[Stored records]
::::
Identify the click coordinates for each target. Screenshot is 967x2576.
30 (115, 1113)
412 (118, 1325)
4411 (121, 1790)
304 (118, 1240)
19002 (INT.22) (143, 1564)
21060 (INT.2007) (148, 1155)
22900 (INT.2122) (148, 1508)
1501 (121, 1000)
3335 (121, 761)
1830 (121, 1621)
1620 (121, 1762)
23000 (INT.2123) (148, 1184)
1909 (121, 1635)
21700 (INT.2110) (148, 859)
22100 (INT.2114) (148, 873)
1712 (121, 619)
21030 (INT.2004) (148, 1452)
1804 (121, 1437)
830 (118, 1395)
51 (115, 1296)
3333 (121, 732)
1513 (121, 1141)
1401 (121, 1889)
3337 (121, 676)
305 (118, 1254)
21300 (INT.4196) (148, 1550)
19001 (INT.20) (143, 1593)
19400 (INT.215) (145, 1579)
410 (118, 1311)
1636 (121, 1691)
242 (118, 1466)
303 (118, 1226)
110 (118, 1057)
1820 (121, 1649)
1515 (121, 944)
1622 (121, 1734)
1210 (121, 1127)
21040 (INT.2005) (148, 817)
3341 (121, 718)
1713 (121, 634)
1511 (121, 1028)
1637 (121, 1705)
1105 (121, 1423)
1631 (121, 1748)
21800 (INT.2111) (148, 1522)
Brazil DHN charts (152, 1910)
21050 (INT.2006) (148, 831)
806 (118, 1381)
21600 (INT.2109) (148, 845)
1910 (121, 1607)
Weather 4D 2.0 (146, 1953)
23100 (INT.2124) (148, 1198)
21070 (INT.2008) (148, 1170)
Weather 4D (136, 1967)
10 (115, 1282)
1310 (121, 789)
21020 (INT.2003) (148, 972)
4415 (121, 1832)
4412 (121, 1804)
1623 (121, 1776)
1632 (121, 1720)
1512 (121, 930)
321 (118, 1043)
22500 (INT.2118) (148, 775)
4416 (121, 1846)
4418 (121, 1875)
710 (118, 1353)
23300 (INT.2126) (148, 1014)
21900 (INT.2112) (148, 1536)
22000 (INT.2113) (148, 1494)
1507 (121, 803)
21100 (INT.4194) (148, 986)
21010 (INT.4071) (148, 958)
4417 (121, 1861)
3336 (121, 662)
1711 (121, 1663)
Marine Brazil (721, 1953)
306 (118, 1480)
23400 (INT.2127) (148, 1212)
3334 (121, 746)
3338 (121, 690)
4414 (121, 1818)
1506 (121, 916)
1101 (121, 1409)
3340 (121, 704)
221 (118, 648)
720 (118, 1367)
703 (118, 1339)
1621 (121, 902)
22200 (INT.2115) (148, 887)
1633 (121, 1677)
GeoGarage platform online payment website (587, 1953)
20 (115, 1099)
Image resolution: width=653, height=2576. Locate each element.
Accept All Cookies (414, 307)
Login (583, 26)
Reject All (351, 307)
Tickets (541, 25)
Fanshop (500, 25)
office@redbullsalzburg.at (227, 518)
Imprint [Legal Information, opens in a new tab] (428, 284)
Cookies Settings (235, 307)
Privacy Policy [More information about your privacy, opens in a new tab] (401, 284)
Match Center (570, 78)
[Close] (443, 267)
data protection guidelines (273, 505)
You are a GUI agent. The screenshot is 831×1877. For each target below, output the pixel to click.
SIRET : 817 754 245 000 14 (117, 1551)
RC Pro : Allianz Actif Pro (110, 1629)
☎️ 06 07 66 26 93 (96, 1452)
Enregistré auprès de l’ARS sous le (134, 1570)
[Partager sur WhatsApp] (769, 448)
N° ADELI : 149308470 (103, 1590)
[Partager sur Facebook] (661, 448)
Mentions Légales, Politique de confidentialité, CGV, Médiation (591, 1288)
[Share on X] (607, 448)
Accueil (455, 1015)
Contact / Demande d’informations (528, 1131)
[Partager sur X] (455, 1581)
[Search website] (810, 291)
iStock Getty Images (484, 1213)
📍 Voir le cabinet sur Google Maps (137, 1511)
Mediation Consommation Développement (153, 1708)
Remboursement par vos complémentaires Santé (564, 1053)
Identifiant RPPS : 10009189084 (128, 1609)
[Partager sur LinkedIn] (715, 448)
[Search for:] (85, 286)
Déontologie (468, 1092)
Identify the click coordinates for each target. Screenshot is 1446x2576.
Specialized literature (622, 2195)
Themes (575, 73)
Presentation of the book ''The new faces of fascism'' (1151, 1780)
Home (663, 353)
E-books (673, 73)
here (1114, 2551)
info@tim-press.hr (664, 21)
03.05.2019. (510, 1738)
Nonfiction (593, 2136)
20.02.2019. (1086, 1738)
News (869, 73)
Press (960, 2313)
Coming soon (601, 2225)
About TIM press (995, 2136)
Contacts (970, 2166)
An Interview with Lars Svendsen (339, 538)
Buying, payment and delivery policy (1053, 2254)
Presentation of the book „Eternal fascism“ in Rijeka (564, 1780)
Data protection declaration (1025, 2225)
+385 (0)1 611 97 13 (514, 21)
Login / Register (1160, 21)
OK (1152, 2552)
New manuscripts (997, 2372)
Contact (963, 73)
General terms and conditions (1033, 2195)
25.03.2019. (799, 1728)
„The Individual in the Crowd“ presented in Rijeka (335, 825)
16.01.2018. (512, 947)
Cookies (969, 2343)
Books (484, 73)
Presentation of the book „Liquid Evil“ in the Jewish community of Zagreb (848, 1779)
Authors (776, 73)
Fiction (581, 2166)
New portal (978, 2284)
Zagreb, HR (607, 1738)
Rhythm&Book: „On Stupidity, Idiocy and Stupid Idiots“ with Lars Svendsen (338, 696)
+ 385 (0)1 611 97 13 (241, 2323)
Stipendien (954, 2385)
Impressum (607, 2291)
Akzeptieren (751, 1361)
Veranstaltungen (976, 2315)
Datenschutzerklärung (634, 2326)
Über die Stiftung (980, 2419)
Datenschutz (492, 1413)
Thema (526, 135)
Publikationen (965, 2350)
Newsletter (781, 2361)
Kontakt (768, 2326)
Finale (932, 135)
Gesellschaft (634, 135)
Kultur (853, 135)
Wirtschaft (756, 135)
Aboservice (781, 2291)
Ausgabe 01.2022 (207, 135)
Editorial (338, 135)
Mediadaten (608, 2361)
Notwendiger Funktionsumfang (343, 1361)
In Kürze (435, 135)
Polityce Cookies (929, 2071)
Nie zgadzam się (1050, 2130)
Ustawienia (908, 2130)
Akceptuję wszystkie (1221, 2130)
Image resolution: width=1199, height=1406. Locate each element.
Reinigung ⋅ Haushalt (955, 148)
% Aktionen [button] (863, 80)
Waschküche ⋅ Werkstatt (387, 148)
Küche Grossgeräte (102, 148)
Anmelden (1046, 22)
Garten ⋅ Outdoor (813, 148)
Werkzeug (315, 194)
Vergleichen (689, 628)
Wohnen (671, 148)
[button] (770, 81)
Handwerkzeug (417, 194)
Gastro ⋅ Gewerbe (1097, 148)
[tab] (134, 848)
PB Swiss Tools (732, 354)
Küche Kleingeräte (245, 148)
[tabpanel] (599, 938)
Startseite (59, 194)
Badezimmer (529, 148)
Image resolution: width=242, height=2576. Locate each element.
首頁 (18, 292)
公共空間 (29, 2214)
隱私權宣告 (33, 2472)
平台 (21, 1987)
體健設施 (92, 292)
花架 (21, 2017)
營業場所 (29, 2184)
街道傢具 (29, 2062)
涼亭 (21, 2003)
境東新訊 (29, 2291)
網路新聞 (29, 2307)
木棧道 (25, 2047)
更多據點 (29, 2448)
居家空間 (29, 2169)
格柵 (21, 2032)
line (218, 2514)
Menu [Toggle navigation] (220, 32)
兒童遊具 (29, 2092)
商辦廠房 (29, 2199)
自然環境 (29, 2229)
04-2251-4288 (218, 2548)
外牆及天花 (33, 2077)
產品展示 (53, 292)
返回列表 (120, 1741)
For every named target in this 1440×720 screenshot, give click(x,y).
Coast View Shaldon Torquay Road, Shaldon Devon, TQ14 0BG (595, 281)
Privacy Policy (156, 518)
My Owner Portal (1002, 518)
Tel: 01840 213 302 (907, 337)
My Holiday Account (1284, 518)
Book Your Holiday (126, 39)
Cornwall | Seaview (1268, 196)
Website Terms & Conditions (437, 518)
::::
Problem to work on >>
In the entries, find the line containing "返回列表 (120, 1741)" and output it and all remaining lines exactly.

Answer for this exercise >>
返回列表 (120, 1741)
For every named target in this 1440×720 screenshot, give click(x,y).
Coast View Shaldon Torquay Road, Shaldon Devon, TQ14 0BG (595, 281)
Privacy Policy (156, 518)
My Owner Portal (1002, 518)
Tel: 01840 213 302 (907, 337)
My Holiday Account (1284, 518)
Book Your Holiday (126, 39)
Cornwall | Seaview (1268, 196)
Website Terms & Conditions (437, 518)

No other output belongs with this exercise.